• **WHAT YOU ARE ASKED TO DO**: Using the records below, please work out how many lines contain "select"; answer with the number alone.

• **DATA PROVIDED**:
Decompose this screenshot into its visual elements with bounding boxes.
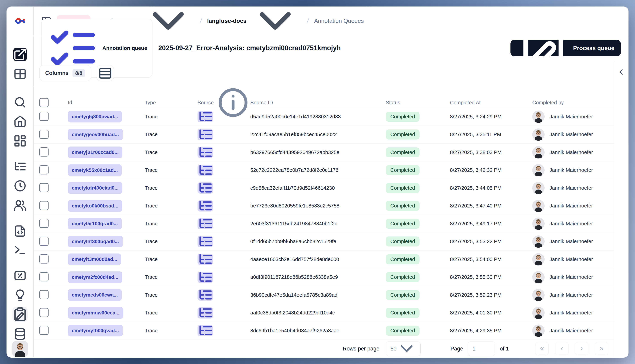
sidebar-item-playground[interactable]	[13, 243, 27, 257]
item-id-link[interactable]: cmetylht300bqad0...	[68, 236, 123, 247]
column-header-type[interactable]: Type	[145, 100, 197, 106]
row-height-button[interactable]	[97, 65, 114, 81]
dashboard-icon	[13, 134, 27, 148]
list-tree-icon	[13, 160, 27, 174]
sidebar-item-evaluators[interactable]	[13, 269, 27, 282]
item-id-link[interactable]: cmetyju1r00ccad0...	[68, 146, 122, 158]
sidebar-item-insights[interactable]	[13, 289, 27, 302]
source-trace-button[interactable]	[197, 325, 213, 336]
item-id-link[interactable]: cmetyl5r100grad0...	[68, 218, 122, 230]
row-checkbox[interactable]	[39, 165, 49, 174]
table-row: cmetymmuw00cea... Trace aaf0c38db0f3f204…	[34, 304, 614, 322]
list-tree-icon	[197, 127, 213, 142]
source-trace-button[interactable]	[197, 236, 213, 247]
list-tree-icon	[197, 323, 213, 338]
rows-per-page-select[interactable]: 50	[386, 342, 420, 356]
source-trace-button[interactable]	[197, 272, 213, 283]
item-id-link[interactable]: cmetyk55x00c1ad...	[68, 164, 122, 176]
row-checkbox[interactable]	[39, 326, 49, 335]
columns-count-badge: 8/8	[73, 69, 85, 77]
item-id-link[interactable]: cmetym2fz00d4ad...	[68, 272, 122, 283]
percent-card-icon	[13, 269, 27, 282]
source-trace-button[interactable]	[197, 307, 213, 318]
right-panel-strip	[614, 61, 628, 358]
row-checkbox[interactable]	[39, 290, 49, 299]
breadcrumb-separator: /	[199, 17, 202, 24]
process-queue-button[interactable]: Process queue	[510, 40, 621, 56]
completed-by-name: Jannik Maierhoefer	[549, 310, 593, 316]
columns-button[interactable]: Columns 8/8	[39, 65, 91, 81]
column-header-completed-at[interactable]: Completed At	[450, 100, 532, 106]
sidebar-item-datasets[interactable]	[13, 327, 27, 341]
langfuse-logo[interactable]	[7, 6, 34, 35]
item-id-link[interactable]: cmetygeov00buad...	[68, 129, 123, 140]
table-row: cmetymeds00cwa... Trace 36b90cdfc47e5da1…	[34, 286, 614, 304]
row-checkbox[interactable]	[39, 237, 49, 246]
row-checkbox[interactable]	[39, 148, 49, 156]
sidebar-divider	[7, 86, 34, 86]
completed-by-name: Jannik Maierhoefer	[549, 114, 593, 120]
columns-label: Columns	[45, 70, 69, 76]
row-checkbox[interactable]	[39, 219, 49, 228]
sidebar-item-sessions[interactable]	[13, 179, 27, 193]
row-checkbox[interactable]	[39, 201, 49, 210]
item-id-link[interactable]: cmetykdr400ciad0...	[68, 182, 122, 194]
sidebar-item-prompts[interactable]	[13, 224, 27, 238]
next-page-button[interactable]: ›	[575, 342, 588, 356]
column-header-status[interactable]: Status	[386, 100, 450, 106]
expand-panel-button[interactable]	[616, 67, 626, 77]
source-id: aaf0c38db0f3f2048b24dd229df10d4c	[250, 310, 335, 316]
sidebar-item-search[interactable]	[13, 96, 27, 109]
column-header-source-id[interactable]: Source ID	[250, 100, 386, 106]
sidebar-item-dashboards[interactable]	[13, 134, 27, 148]
lightbulb-icon	[13, 289, 27, 302]
sidebar-item-users[interactable]	[13, 198, 27, 212]
page-number-input[interactable]	[468, 342, 495, 356]
sidebar-item-table-view[interactable]	[13, 67, 27, 81]
sidebar-item-share[interactable]	[13, 48, 27, 61]
source-trace-button[interactable]	[197, 182, 213, 194]
user-avatar[interactable]	[12, 341, 28, 357]
source-trace-button[interactable]	[197, 111, 213, 122]
sidebar-item-home[interactable]	[13, 114, 27, 128]
avatar	[532, 253, 545, 266]
last-page-button[interactable]: »	[595, 342, 608, 356]
avatar	[532, 324, 545, 337]
completed-at: 8/27/2025, 3:42:32 PM	[450, 167, 502, 173]
item-id-link[interactable]: cmetymmuw00cea...	[68, 307, 123, 319]
table-row: cmetyl5r100grad0... Trace 2e603f31361115…	[34, 215, 614, 233]
row-checkbox[interactable]	[39, 183, 49, 192]
source-trace-button[interactable]	[197, 218, 213, 229]
project-name: langfuse-docs	[207, 18, 247, 24]
source-trace-button[interactable]	[197, 164, 213, 176]
item-type: Trace	[145, 203, 158, 208]
source-trace-button[interactable]	[197, 147, 213, 158]
source-trace-button[interactable]	[197, 200, 213, 212]
search-icon	[13, 96, 27, 109]
row-checkbox[interactable]	[39, 112, 49, 121]
row-checkbox[interactable]	[39, 272, 49, 282]
status-badge: Completed	[386, 165, 419, 175]
item-id-link[interactable]: cmetymyfb00gvad...	[68, 325, 123, 336]
row-checkbox[interactable]	[39, 308, 49, 317]
previous-page-button[interactable]: ‹	[555, 342, 568, 356]
status-badge: Completed	[386, 201, 419, 211]
item-id-link[interactable]: cmetylt3m00d2ad...	[68, 254, 121, 265]
item-id-link[interactable]: cmetyg5j800bwad...	[68, 111, 122, 122]
item-type: Trace	[145, 292, 158, 298]
source-trace-button[interactable]	[197, 289, 213, 300]
column-header-completed-by[interactable]: Completed by	[532, 100, 614, 106]
item-id-link[interactable]: cmetymeds00cwa...	[68, 289, 122, 301]
first-page-button[interactable]: «	[535, 342, 549, 356]
row-checkbox[interactable]	[39, 130, 49, 139]
source-trace-button[interactable]	[197, 129, 213, 140]
select-all-checkbox[interactable]	[39, 98, 49, 107]
item-type: Trace	[145, 114, 158, 120]
status-badge: Completed	[386, 219, 419, 229]
item-id-link[interactable]: cmetyko0k00bsad...	[68, 200, 122, 212]
source-trace-button[interactable]	[197, 254, 213, 265]
row-checkbox[interactable]	[39, 254, 49, 264]
sidebar-item-annotation-queues[interactable]	[13, 307, 28, 322]
sidebar-item-tracing[interactable]	[13, 160, 27, 174]
column-header-id[interactable]: Id	[68, 100, 145, 106]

• **ANSWER TO THE EXERCISE**: 2